November 29, 2010

A/B Trust


If you have a rather large estate, then you might have heard of a legal document known as an A/B trust. Here are some common questions associated with an A/B trust.

1. What is an A/B trust?

An A/B trust is an estate planning device used by couples in which the surviving spouse utilizes the applicable estate tax exemption of the deceased spouse through the medium of a separate trust. It sounds complicated but in application it is straight-forward. If the estate tax is not amended for 2011, then the applicable exclusion amount will be $1 million. Consequently, if your estate then exceeds $1 million, then that portion will be subject to the estate tax. However, tax law favorably treats transfers among spouses and thereby an A/B trust comes into play. IRC §2056.

In regards to the estate tax, tax law allows the surviving spouse to utilize the deceased spouse' applicable exclusion amount when they pass away. 

For instance, Hal and Wendy were a married couple whose estate was worth $2 million. They also had two kids named Samuel and Donna. Hal unfortunately passed away in June 2011 in an auto accident (call me clairvoyant). Wendy is potentially faced with an enormous tax bill in that $1 million will be subject to the estate tax. Yet Hal and Wendy carefully planned for a day like this when they drafted their estate plan years earlier. 

Hal and Wendy's joint marital trust allowed for two additional trusts to be created when the first spouse passed away, an A trust, also known as a Survivor's trust and a B trust, also known as a Bypass or Credit Shelter trust. The B trust would be funded with Hal's applicable exclusion amount, namely $1 million. Conversely, the A trust would be funded with the remainder of the estate not allocated to the B trust. In this case, that would be $1 million. Thereby, Wendy would not have to pay the estate tax on Hal's passing even though his estate exceed the exclusion amount, $1 million.

Years later, Wendy passes on and leaves everything to her two children Samuel and Donna. At her death, Wendy's A trust is worth $800,00 and the B trust is worth $900,000. Had a B trust not been created, Samuel and Donna would have to pay the estate tax because Wendy's estate exceeds the applicable exclusion amount, $1 million. In particular, Wendy's estate would be subject to roughly a 43% tax on $700,000, the amount over the $1 million estate tax exemption. However, since Hal and Wendy created an A/B trust, their children are spared from paying the estate tax. The reason for this is because the B trust is not included in Wendy's estate for estate tax purposes.

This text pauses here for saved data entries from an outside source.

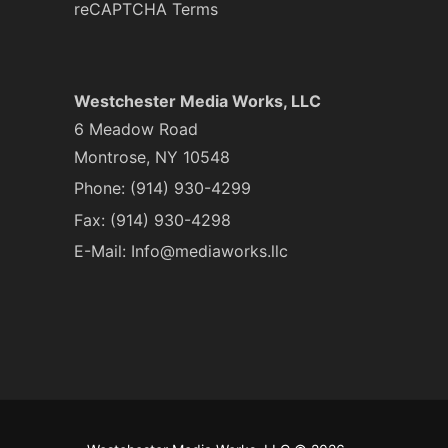
reCAPTCHA Terms
Westchester Media Works, LLC
6 Meadow Road
Montrose, NY 10548
Phone:
(914) 930-4299
Fax: (914) 930-4298
E-Mail:
Info@mediaworks.llc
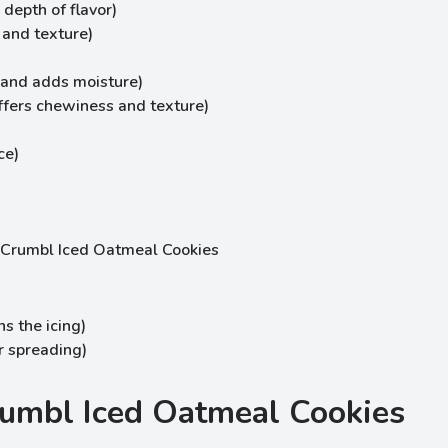
depth of flavor)
 and texture)
 and adds moisture)
ffers chewiness and texture)
ce)
s the icing)
or spreading)
umbl Iced Oatmeal Cookies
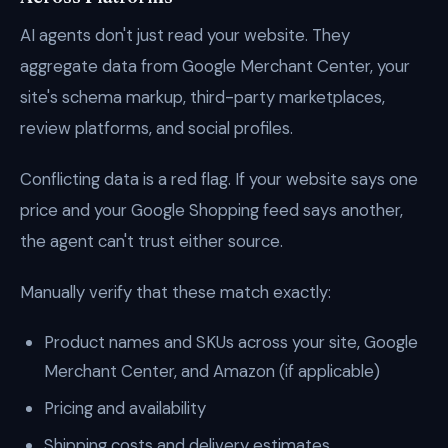
AI agents don't just read your website. They
aggregate data from Google Merchant Center, your
site's schema markup, third-party marketplaces,
review platforms, and social profiles.
Conflicting data is a red flag. If your website says one
price and your Google Shopping feed says another,
the agent can't trust either source.
Manually verify that these match exactly:
Product names and SKUs across your site, Google
Merchant Center, and Amazon (if applicable)
Pricing and availability
Shipping costs and delivery estimates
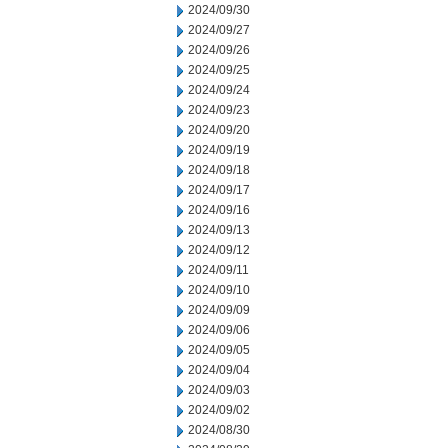
2024/09/30
2024/09/27
2024/09/26
2024/09/25
2024/09/24
2024/09/23
2024/09/20
2024/09/19
2024/09/18
2024/09/17
2024/09/16
2024/09/13
2024/09/12
2024/09/11
2024/09/10
2024/09/09
2024/09/06
2024/09/05
2024/09/04
2024/09/03
2024/09/02
2024/08/30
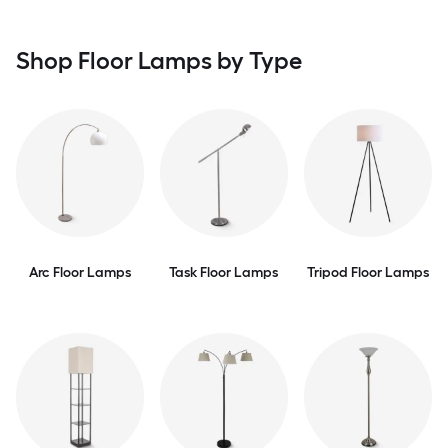
Shop Floor Lamps by Type
Arc Floor Lamps
Task Floor Lamps
Tripod Floor Lamps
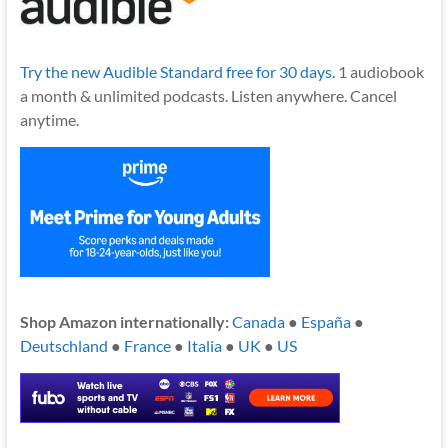
Try the new Audible Standard free for 30 days.
1 audiobook
a month & unlimited podcasts. Listen anywhere. Cancel
anytime.
Shop Amazon internationally:
Canada
●
España
●
Deutschland
●
France
●
Italia
●
UK
●
US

This example assumes that the estate tax is not amended from the $1 million exemption amount that comes into effect in 2011.  

2. Are there any important prerequisites for creating an A/B trust?

Yes, since federal law does not recognize same-sex partnerships, only heterosexual couples may take advantage of an A/B trust.1 USC §7. Furthermore, only U.S. citizens may create an A/B trust. IRC §2056(d)(4).

3. Do I need an A/B trust?

The answer to this question is not a simple yes or no response. An A/B trust only comes into play when married couples have an estate larger than the applicable estate tax exemption amount. For instance, if Hal and Wendy 's estate from example 1 was $200,000, then it would not make sense to create an A/B trust since the estate tax would not be an issue for them.  However, it is reasonable to assert that the net worth of couples can change dramatically over time, whether through employment or good fortune. Hence, it would be imprudent to say that an A/B trust is never appropriate. Ultimately, each couple's situation needs to be evaluated on a case by case basis.

4. What are the benefits of an A/B trust?

The main reason why an A/B trust is drafted is to lessen the effects of the estate tax. An A/B trust essentially allows a married couple to leave twice the applicable estate tax exemption amount to their beneficiaries free of tax. For example, if the estate tax exemption is increased to $3.5 million, this basically allows parents to leave to their children $7 million tax free.

5. What are some of the costs of an A/B trust?

Since there are multiple trusts involved, there is a large amount of administrative work involved. This takes the form of filing tax returns, segregating the trusts assets, following the terms of the two trusts, distributing the assets in accordance with the terms of the trust, etc.